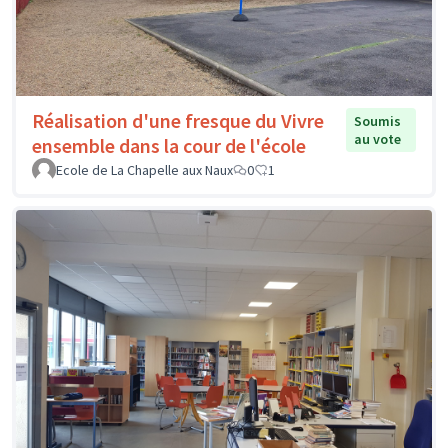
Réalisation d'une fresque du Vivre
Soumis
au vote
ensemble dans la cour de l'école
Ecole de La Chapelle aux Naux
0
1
□ □ □
• EXERCISE GOAL:
Pass over the images and copy the rest of the material above exactly.

• EXERCISE OUTPUT:
Réalisation d'une fresque du Vivre
Soumis
au vote
ensemble dans la cour de l'école
Ecole de La Chapelle aux Naux
0
1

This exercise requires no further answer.